**Brief**: Transcribe all of the entries below exactly. Leave out the pictures.

**Data excerpts**:
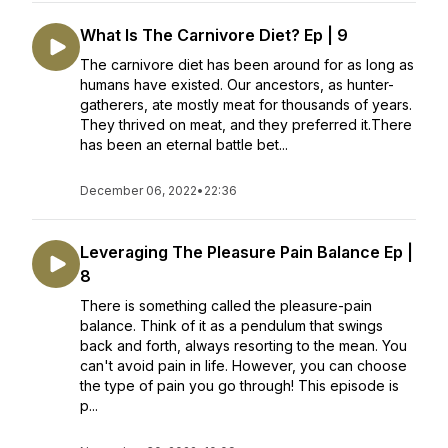
What Is The Carnivore Diet? Ep | 9
The carnivore diet has been around for as long as
humans have existed. Our ancestors, as hunter-
gatherers, ate mostly meat for thousands of years.
They thrived on meat, and they preferred it.There
has been an eternal battle bet...
December 06, 2022
•
22:36
Leveraging The Pleasure Pain Balance Ep |
8
There is something called the pleasure-pain
balance. Think of it as a pendulum that swings
back and forth, always resorting to the mean. You
can't avoid pain in life. However, you can choose
the type of pain you go through! This episode is
p...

**Result for this exercise**:
What Is The Carnivore Diet? Ep | 9
The carnivore diet has been around for as long as
humans have existed. Our ancestors, as hunter-
gatherers, ate mostly meat for thousands of years.
They thrived on meat, and they preferred it.There
has been an eternal battle bet...
December 06, 2022
•
22:36
Leveraging The Pleasure Pain Balance Ep |
8
There is something called the pleasure-pain
balance. Think of it as a pendulum that swings
back and forth, always resorting to the mean. You
can't avoid pain in life. However, you can choose
the type of pain you go through! This episode is
p...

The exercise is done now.